Goal of the exercise: In the listing below, find the line with "Настроить почту в Outlook проще, чем кажется." and copy every line from there up to and including the line with "Estac Troyes – Paris FC", exactly and without pictures.

--

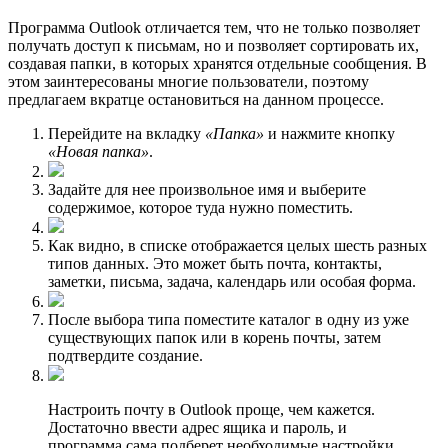
Программа Outlook отличается тем, что не только позволяет
получать доступ к письмам, но и позволяет сортировать их,
создавая папки, в которых хранятся отдельные сообщения. В
этом заинтересованы многие пользователи, поэтому
предлагаем вкратце остановиться на данном процессе.
Перейдите на вкладку
«Папка»
и нажмите кнопку
«Новая папка»
.
Задайте для нее произвольное имя и выберите
содержимое, которое туда нужно поместить.
Как видно, в списке отображается целых шесть разных
типов данных. Это может быть почта, контакты,
заметки, письма, задача, календарь или особая форма.
После выбора типа поместите каталог в одну из уже
существующих папок или в корень почты, затем
подтвердите создание.
Настроить почту в Outlook проще, чем кажется.
Достаточно ввести адрес ящика и пароль, и
программа сама подберет необходимые настройки.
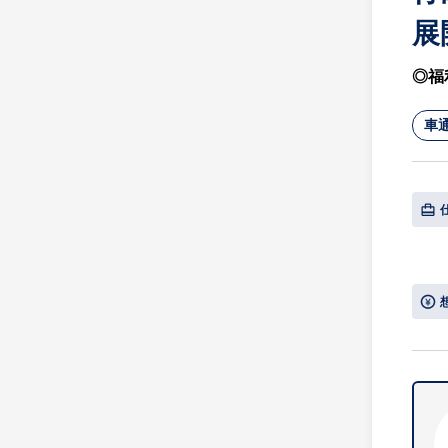
展
◎福
車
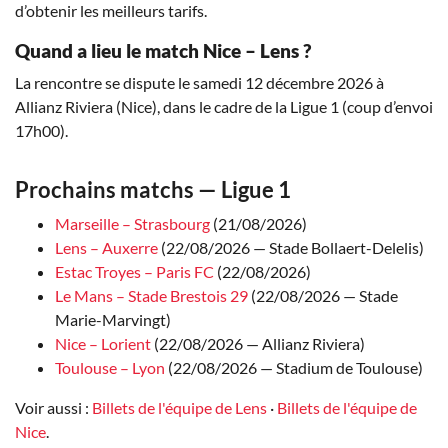
d’obtenir les meilleurs tarifs.
Quand a lieu le match Nice – Lens ?
La rencontre se dispute le samedi 12 décembre 2026 à
Allianz Riviera (Nice), dans le cadre de la Ligue 1 (coup d’envoi
17h00).
Prochains matchs — Ligue 1
Marseille – Strasbourg
(21/08/2026)
Lens – Auxerre
(22/08/2026 — Stade Bollaert-Delelis)
Estac Troyes – Paris FC
(22/08/2026)
Le Mans – Stade Brestois 29
(22/08/2026 — Stade
Marie-Marvingt)
Nice – Lorient
(22/08/2026 — Allianz Riviera)
Toulouse – Lyon
(22/08/2026 — Stadium de Toulouse)
Voir aussi :
Billets de l'équipe de Lens
·
Billets de l'équipe de
Nice
.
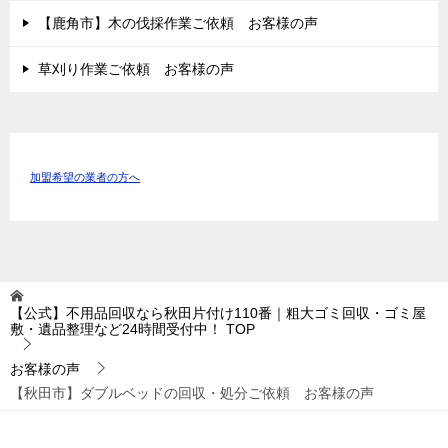
【鹿角市】木の伐採作業ご依頼 お客様の声
草刈り作業ご依頼 お客様の声
加盟希望の業者の方へ
【公式】不用品回収なら秋田片付け110番｜粗大ゴミ回収・ゴミ屋
敷・遺品整理など24時間受付中！
TOP
お客様の声
【秋田市】ダブルベッドの回収・処分ご依頼 お客様の声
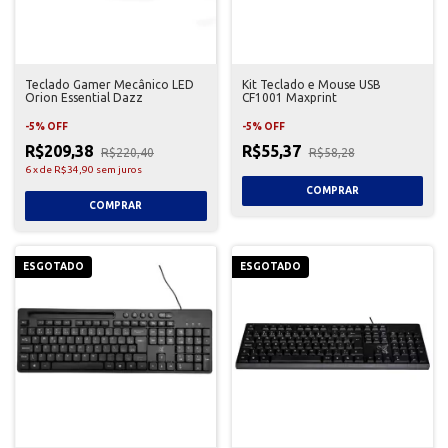
Teclado Gamer Mecânico LED
Kit Teclado e Mouse USB
Orion Essential Dazz
CF1001 Maxprint
-
5
%
OFF
-
5
%
OFF
R$209,38
R$55,37
R$220,40
R$58,28
6
x
de
R$34,90
sem juros
ESGOTADO
ESGOTADO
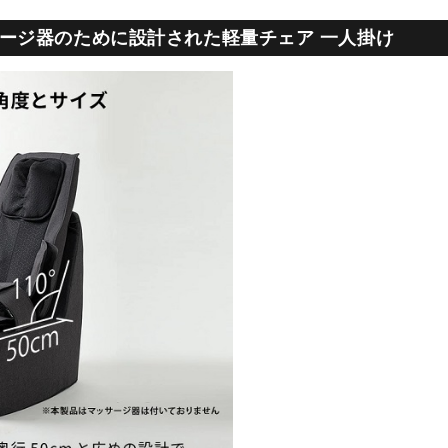
ージ器のために設計された軽量チェア 一人掛け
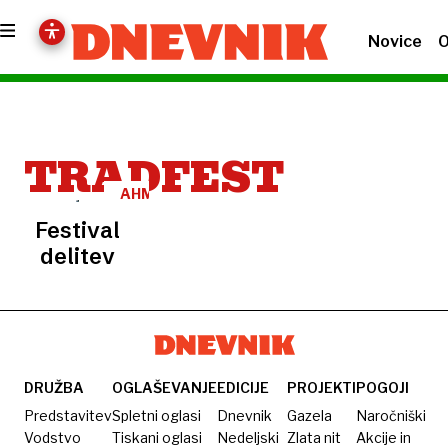
Novice
O
TRADFEST
AHMED
BURIĆ
Festival
delitev
DRUŽBA
OGLAŠEVANJE
EDICIJE
PROJEKTI
POGOJI
Predstavitev
Spletni oglasi
Dnevnik
Gazela
Naročniški
Vodstvo
Tiskani oglasi
Nedeljski
Zlata nit
Akcije in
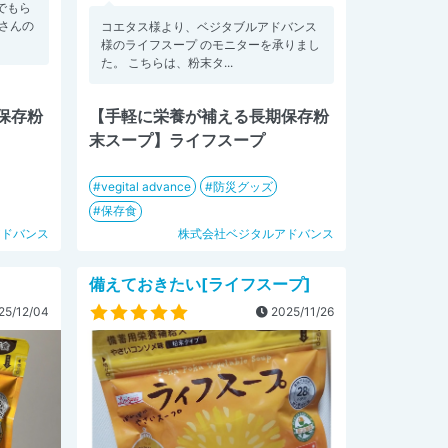
でもら
さんの
コエタス様より、ベジタブルアドバンス
様のライフスープ のモニターを承りまし
た。 こちらは、粉末タ...
保存粉
【手軽に栄養が補える長期保存粉
末スープ】ライフスープ
vegital advance
防災グッズ
保存食
アドバンス
株式会社ベジタルアドバンス
備えておきたい[ライフスープ]
25/12/04
2025/11/26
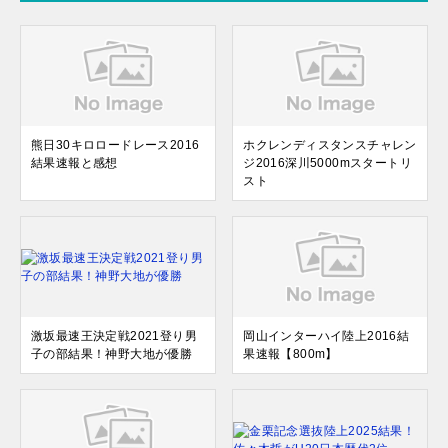
熊日30キロロードレース2016
ホクレンディスタンスチャレン
結果速報と感想
ジ2016深川5000mスタートリ
スト
激坂最速王決定戦2021登り男
岡山インターハイ陸上2016結
子の部結果！神野大地が優勝
果速報【800m】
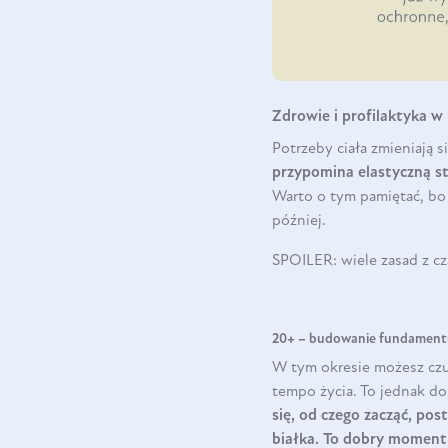
Zdrowie i profilaktyka w
Potrzeby ciała zmieniają 
przypomina elastyczną st
Warto o tym pamiętać, bo 
później.
SPOILER: wiele zasad z c
20+ – budowanie fundament
W tym okresie możesz czu
tempo życia. To jednak do
się, od czego zacząć, po
białka. To dobry momen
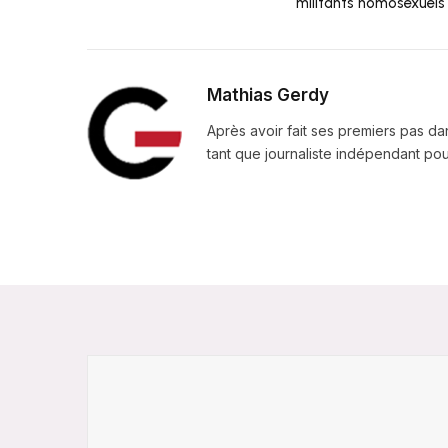
militants homosexuels
Mathias Gerdy
Après avoir fait ses premiers pas da
tant que journaliste indépendant pour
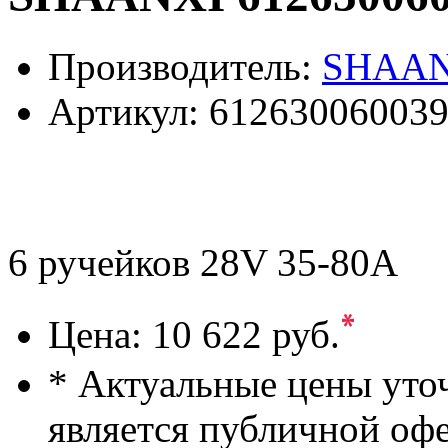
Производитель:
SHAAN
Артикул:
61263006003
6 ручейков 28V 35-80A
*
Цена:
10 622 руб.
* Актуальные цены уто
является публичной оф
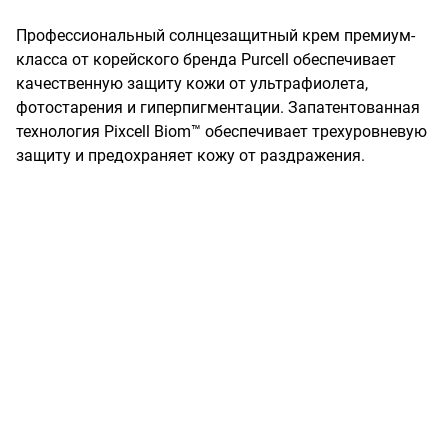
Профессиональный солнцезащитный крем премиум-
класса от корейского бренда Purcell обеспечивает 
качественную защиту кожи от ультрафиолета, 
фотостарения и гиперпигментации. Запатентованная 
технология Pixcell Biom™ обеспечивает трехуровневую 
защиту и предохраняет кожу от раздражения.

--

Exercise response:
Настроить почту в Outlook проще, чем кажется.
Достаточно ввести адрес ящика и пароль, и
программа сама подберет необходимые настройки.
展
◎福
車
d’obtenir les meilleurs tarifs.
Quand a lieu le match Nice – Lens ?
La rencontre se dispute le samedi 12 décembre 2026 à
Allianz Riviera (Nice), dans le cadre de la Ligue 1 (coup d’envoi
17h00).
Prochains matchs — Ligue 1
Marseille – Strasbourg
(21/08/2026)
Lens – Auxerre
(22/08/2026 — Stade Bollaert-Delelis)
Estac Troyes – Paris FC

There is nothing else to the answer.